Exercise:
Please print nothing but the lines from the one containing "Segment: left heart" to the final line below, exactly, and no pictures.

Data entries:
-- Opening Marker --

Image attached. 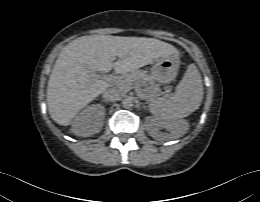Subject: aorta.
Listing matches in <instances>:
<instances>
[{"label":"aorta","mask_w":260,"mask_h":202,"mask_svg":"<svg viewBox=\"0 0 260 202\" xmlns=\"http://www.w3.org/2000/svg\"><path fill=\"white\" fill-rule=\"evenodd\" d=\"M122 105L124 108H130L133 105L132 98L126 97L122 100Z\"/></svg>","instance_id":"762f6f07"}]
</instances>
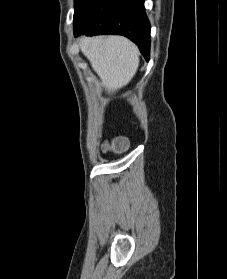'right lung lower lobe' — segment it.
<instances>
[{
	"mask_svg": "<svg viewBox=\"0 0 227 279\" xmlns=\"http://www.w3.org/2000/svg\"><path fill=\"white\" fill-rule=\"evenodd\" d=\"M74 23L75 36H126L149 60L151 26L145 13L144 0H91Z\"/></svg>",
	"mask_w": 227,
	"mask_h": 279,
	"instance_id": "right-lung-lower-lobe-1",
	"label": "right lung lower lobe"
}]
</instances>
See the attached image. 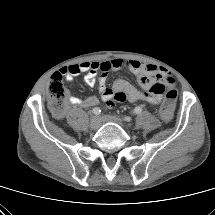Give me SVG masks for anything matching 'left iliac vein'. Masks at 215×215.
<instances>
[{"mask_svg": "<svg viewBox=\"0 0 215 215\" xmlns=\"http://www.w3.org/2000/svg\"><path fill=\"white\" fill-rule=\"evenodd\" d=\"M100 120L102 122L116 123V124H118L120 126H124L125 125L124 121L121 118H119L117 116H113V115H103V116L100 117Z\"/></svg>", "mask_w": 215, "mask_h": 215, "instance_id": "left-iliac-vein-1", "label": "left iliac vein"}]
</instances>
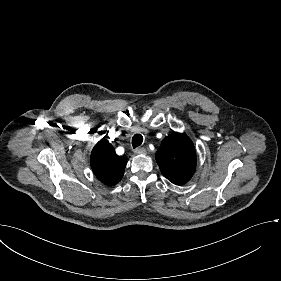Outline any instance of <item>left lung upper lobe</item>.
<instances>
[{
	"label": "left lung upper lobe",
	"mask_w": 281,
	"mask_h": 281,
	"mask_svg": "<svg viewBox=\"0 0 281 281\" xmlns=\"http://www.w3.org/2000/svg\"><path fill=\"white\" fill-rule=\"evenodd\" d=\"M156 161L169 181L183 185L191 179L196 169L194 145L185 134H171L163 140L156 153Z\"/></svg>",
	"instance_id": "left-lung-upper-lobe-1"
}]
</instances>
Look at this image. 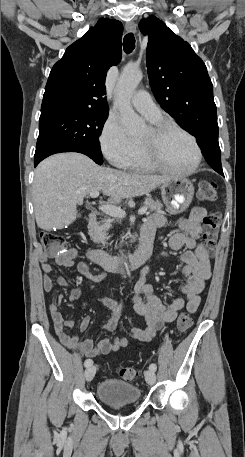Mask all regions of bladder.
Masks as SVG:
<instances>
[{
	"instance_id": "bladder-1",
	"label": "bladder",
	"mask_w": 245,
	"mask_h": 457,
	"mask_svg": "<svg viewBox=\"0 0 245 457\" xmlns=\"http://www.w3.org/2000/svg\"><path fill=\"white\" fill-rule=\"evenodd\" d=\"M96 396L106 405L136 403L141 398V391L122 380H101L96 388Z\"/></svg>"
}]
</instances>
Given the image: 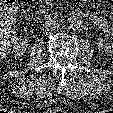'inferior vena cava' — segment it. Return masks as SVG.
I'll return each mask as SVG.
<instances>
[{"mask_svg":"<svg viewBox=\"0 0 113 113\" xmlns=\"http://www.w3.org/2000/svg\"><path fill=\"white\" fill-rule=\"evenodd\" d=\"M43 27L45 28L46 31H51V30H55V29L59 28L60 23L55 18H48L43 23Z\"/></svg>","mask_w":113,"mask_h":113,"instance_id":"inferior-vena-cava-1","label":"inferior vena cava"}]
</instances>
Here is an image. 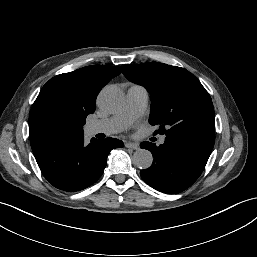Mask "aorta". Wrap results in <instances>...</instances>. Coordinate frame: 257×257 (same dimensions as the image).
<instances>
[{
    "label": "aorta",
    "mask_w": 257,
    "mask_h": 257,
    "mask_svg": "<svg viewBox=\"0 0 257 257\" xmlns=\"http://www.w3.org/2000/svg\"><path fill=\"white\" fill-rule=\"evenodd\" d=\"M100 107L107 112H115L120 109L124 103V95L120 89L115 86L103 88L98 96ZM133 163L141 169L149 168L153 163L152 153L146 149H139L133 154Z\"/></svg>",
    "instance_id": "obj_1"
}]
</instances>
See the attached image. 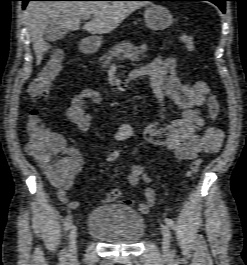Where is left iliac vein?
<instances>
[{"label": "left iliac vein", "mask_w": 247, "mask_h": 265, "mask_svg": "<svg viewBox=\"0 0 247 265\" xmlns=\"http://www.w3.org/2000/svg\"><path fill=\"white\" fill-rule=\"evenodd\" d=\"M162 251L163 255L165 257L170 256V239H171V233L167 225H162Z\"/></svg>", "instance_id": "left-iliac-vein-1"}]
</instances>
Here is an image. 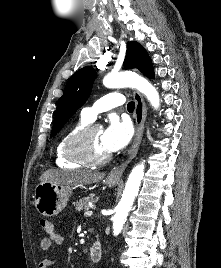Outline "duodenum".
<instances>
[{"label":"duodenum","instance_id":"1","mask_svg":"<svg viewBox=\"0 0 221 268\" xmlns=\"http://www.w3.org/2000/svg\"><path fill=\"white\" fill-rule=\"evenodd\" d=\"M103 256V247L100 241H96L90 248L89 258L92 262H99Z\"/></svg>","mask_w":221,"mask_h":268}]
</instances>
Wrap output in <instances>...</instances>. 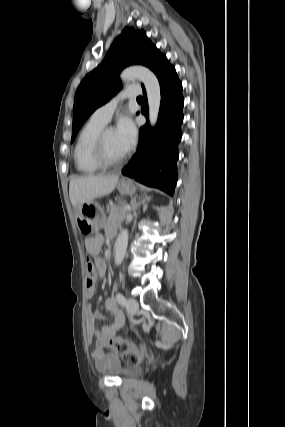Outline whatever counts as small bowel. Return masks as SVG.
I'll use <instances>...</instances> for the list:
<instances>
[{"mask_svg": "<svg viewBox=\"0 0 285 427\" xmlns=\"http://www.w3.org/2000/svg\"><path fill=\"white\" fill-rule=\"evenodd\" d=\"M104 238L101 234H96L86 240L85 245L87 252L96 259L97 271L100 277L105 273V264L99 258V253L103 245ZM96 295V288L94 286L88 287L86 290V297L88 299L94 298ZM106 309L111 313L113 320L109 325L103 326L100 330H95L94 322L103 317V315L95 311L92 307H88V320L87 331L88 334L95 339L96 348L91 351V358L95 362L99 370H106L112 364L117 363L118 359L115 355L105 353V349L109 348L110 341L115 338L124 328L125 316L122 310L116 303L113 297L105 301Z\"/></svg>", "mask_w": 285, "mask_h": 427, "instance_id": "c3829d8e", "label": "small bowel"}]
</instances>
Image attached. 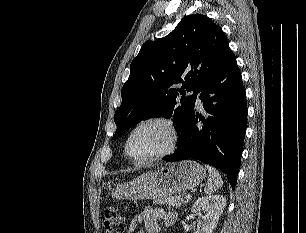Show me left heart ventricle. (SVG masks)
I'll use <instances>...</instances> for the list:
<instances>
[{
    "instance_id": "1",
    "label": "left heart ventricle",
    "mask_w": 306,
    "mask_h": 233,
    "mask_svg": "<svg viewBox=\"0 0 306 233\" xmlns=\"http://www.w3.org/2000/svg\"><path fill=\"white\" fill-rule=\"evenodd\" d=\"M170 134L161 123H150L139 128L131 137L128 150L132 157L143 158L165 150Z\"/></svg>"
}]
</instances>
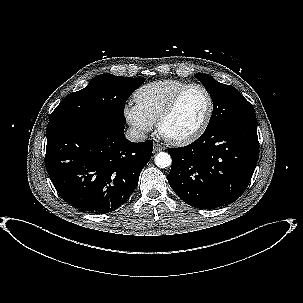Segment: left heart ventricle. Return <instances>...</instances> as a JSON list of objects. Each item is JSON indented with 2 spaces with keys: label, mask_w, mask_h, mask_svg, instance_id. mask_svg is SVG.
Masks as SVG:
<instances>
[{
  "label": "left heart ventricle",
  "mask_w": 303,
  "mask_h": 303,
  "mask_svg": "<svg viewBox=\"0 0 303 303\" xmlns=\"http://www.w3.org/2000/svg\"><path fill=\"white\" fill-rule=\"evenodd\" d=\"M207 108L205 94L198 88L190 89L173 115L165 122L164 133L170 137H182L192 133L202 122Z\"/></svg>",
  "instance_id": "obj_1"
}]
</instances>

-- Closing Marker --

Answer space:
Segment: left heart ventricle. Return <instances>...</instances> as a JSON list of objects. Each item is JSON indented with 2 spaces with keys: label, mask_w, mask_h, mask_svg, instance_id. mask_svg is SVG.
Masks as SVG:
<instances>
[{
  "label": "left heart ventricle",
  "mask_w": 303,
  "mask_h": 303,
  "mask_svg": "<svg viewBox=\"0 0 303 303\" xmlns=\"http://www.w3.org/2000/svg\"><path fill=\"white\" fill-rule=\"evenodd\" d=\"M207 108L205 94L198 88L190 89L173 115L165 122L164 133L170 137H182L192 133L202 122Z\"/></svg>",
  "instance_id": "obj_1"
}]
</instances>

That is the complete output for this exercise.